WHAT IS EXPECTED - List each line of the data that holds the word "entrega".

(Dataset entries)
========

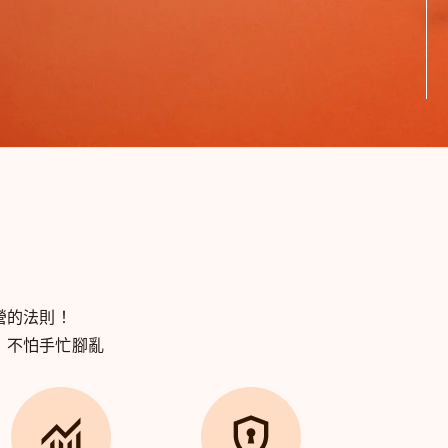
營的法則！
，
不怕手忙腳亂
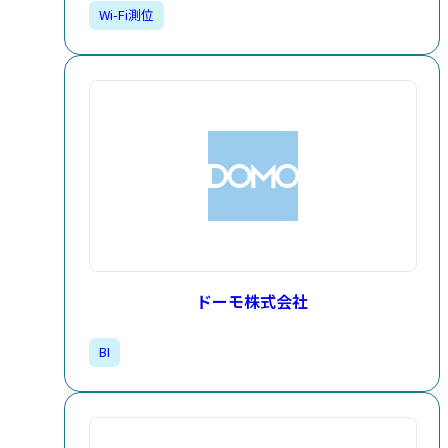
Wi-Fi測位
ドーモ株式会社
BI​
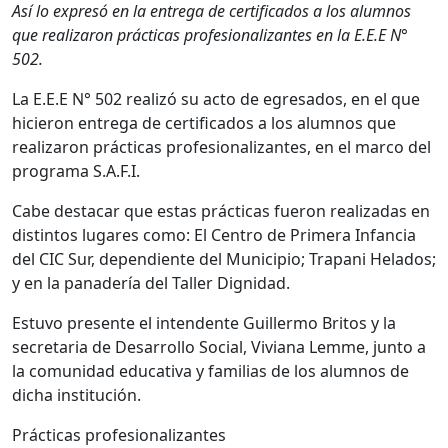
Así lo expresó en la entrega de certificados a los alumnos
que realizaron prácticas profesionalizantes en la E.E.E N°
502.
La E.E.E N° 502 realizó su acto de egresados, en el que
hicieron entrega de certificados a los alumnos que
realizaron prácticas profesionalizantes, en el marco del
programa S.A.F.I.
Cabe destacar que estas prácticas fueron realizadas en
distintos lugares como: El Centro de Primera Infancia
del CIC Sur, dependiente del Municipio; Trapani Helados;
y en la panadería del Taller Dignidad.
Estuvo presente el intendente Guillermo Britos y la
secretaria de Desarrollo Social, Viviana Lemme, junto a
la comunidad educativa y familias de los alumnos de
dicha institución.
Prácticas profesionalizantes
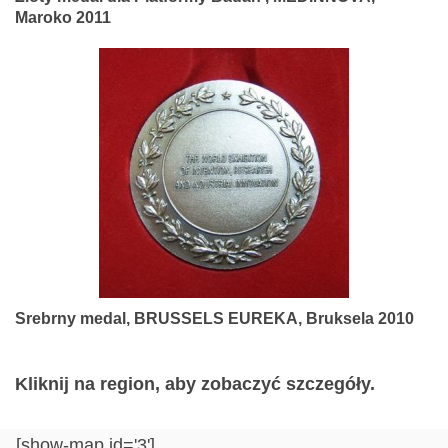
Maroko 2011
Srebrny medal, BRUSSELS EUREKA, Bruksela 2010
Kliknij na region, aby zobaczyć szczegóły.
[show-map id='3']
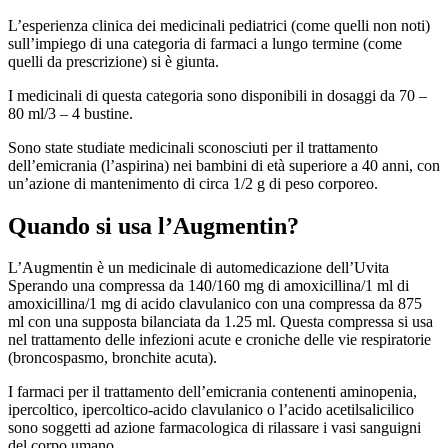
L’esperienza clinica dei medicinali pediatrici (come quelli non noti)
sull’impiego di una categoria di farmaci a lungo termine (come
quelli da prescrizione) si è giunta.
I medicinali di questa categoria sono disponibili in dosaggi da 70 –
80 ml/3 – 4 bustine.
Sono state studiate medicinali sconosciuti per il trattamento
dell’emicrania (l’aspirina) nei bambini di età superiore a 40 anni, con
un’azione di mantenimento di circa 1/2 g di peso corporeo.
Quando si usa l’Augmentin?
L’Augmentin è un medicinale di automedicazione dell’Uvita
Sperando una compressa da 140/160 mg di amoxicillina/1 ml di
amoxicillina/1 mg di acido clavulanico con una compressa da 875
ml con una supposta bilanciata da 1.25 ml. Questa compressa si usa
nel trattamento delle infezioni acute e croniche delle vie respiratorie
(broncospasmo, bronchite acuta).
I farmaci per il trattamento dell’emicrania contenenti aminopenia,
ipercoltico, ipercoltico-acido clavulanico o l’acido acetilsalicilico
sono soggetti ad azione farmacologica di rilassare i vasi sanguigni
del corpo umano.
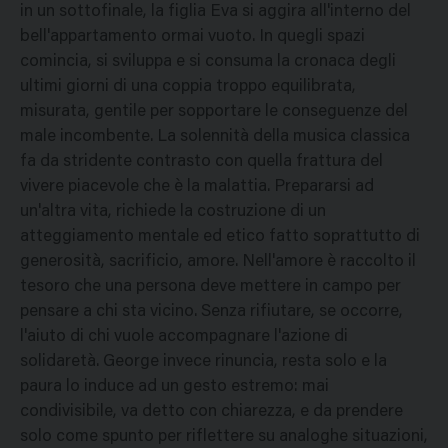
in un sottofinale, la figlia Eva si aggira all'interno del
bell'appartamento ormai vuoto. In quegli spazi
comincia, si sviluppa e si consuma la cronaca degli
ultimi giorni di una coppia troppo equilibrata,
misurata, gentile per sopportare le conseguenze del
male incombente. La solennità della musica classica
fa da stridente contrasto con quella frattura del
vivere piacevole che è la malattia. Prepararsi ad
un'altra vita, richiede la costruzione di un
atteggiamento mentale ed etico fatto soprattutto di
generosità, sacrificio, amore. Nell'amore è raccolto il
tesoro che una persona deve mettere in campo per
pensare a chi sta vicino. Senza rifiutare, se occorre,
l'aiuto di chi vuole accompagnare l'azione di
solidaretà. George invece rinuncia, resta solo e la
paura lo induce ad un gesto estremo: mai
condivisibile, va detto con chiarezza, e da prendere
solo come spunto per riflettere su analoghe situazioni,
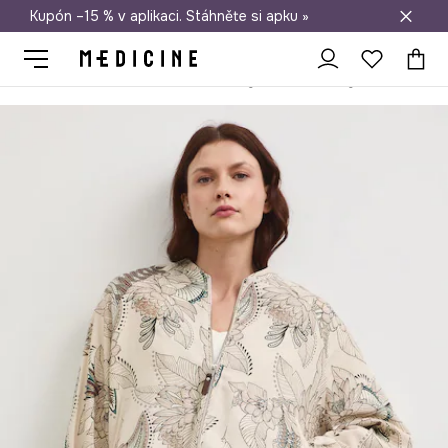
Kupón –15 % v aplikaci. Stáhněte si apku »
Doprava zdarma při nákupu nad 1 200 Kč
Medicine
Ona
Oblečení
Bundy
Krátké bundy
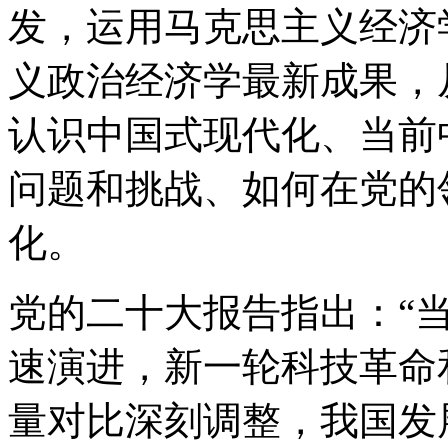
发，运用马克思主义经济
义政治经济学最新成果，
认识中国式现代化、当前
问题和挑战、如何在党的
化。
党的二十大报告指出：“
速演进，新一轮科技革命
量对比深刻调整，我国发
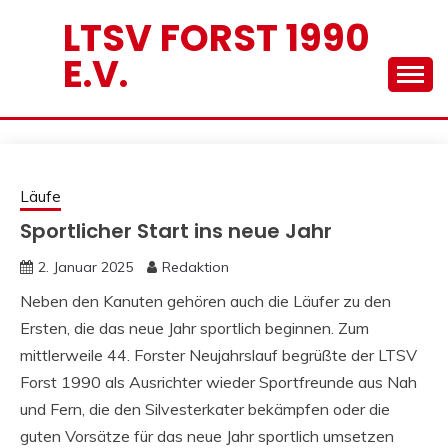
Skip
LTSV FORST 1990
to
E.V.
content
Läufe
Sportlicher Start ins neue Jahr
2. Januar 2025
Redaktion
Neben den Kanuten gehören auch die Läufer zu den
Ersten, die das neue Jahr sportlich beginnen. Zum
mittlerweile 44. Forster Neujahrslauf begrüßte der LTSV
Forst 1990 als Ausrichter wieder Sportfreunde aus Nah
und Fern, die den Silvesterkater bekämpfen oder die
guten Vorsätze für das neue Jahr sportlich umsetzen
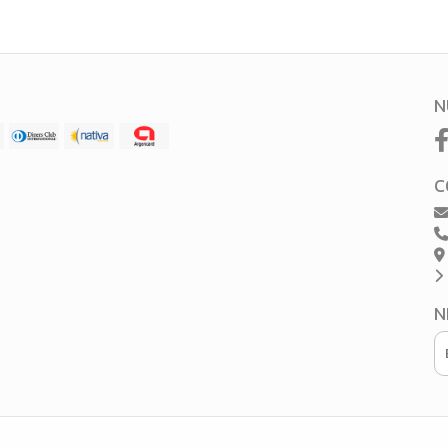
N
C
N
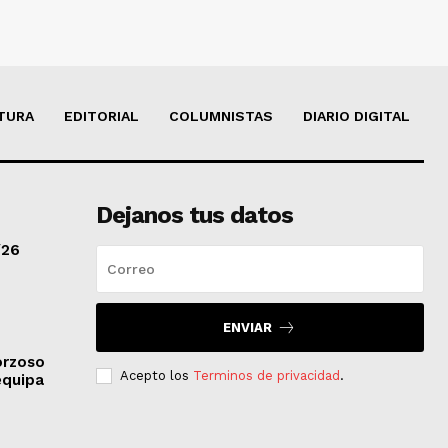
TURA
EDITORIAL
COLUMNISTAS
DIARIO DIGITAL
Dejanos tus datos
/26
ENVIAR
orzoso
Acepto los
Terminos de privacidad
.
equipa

========

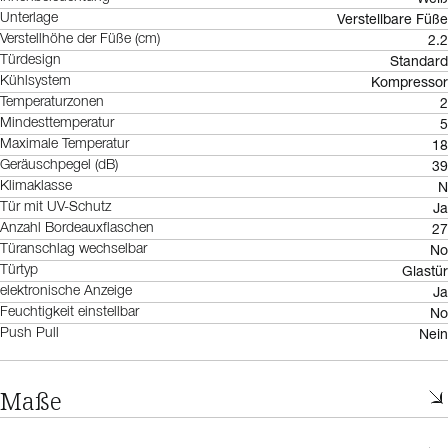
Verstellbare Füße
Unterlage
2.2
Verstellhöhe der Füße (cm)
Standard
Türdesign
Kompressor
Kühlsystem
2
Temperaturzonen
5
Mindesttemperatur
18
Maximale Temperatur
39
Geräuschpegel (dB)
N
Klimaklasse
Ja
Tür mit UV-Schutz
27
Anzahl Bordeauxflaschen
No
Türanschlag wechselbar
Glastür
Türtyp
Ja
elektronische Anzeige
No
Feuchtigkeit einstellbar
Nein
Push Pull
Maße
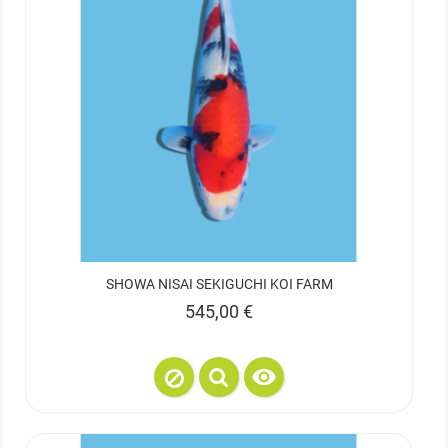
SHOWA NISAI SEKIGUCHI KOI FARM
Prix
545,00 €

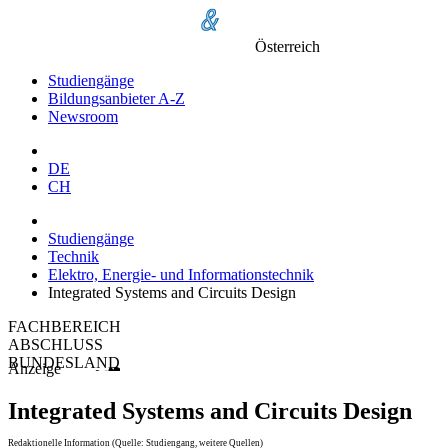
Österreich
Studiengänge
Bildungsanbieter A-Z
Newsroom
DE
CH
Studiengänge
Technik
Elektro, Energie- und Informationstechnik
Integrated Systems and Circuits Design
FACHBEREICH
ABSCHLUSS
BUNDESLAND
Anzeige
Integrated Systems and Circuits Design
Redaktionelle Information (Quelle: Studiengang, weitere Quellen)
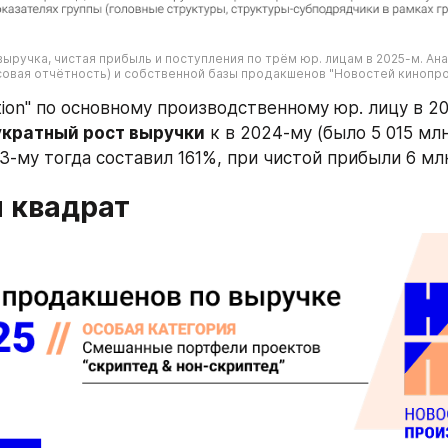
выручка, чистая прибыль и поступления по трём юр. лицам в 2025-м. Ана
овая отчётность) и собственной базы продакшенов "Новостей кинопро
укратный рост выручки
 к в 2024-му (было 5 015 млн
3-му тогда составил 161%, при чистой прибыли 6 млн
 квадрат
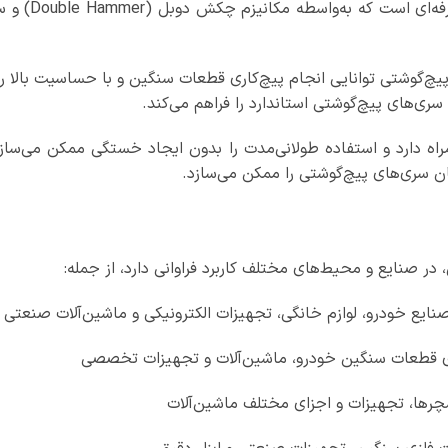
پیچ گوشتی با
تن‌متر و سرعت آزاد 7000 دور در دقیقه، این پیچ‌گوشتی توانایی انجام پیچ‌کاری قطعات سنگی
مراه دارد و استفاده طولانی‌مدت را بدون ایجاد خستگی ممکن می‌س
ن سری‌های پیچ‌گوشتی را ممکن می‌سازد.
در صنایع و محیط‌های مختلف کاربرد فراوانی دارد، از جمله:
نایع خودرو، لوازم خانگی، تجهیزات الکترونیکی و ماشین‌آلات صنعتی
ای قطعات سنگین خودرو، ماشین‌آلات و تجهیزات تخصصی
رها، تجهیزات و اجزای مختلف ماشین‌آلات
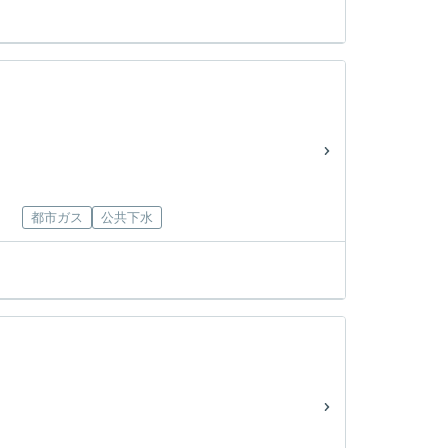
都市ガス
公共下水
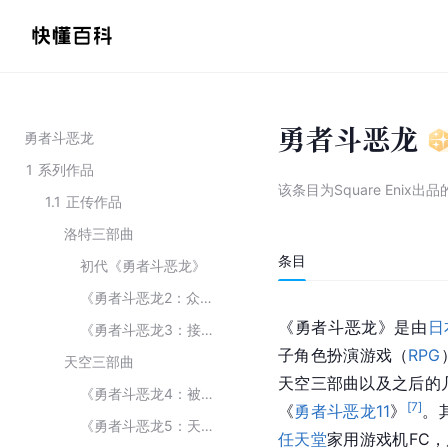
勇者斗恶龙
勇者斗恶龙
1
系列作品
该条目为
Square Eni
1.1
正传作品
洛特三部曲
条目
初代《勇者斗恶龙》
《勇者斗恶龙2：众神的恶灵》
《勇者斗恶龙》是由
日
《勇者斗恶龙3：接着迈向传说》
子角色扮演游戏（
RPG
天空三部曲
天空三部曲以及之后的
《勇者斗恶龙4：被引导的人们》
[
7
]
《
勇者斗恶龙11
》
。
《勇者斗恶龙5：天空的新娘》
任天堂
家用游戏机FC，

========

EXERCISE OUTPUT -
Así lo expresó en la entrega de certificados a los alumnos
hicieron entrega de certificados a los alumnos que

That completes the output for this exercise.